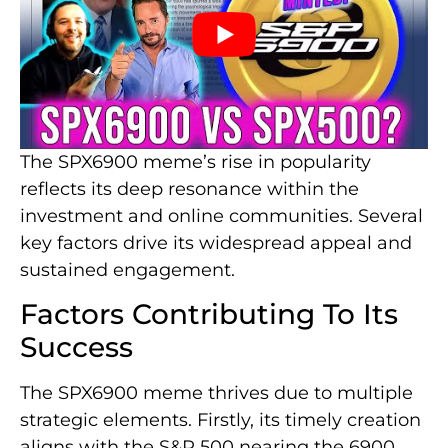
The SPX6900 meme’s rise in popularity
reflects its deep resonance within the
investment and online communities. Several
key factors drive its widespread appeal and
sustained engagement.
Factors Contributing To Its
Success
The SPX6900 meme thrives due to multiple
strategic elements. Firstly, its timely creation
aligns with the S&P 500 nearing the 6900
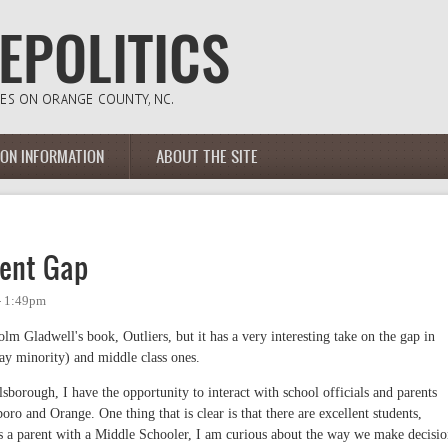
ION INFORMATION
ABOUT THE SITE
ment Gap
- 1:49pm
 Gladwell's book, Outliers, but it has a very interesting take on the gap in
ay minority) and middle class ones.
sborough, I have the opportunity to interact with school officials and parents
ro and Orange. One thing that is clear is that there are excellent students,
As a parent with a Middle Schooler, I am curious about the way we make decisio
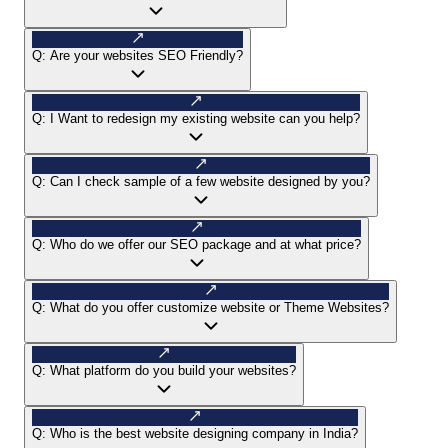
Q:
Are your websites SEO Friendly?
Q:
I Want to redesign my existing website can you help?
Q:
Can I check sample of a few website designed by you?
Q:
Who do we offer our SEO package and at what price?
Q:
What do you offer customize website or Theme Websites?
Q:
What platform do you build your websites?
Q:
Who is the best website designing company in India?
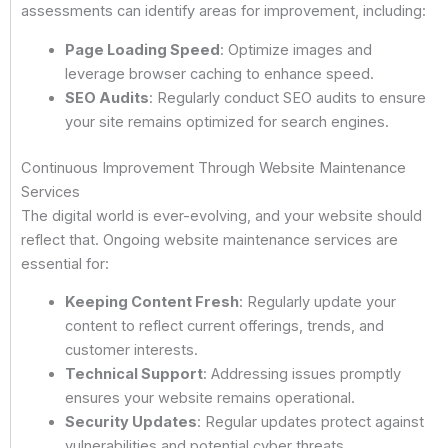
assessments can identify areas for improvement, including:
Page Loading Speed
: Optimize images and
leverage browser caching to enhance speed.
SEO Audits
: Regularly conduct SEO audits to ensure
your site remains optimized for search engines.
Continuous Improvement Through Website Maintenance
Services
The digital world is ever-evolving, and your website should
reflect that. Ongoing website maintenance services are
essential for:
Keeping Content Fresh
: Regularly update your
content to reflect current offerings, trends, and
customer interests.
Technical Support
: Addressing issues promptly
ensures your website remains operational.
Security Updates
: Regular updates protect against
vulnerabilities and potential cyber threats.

**HOW TO COMPLETE THIS TASK:**
Look over the material above and show each line where "that" appears.

**EXERCISE RESPONSE:**
ro and Orange. One thing that is clear is that there are excellent students,
reflect that. Ongoing website maintenance services are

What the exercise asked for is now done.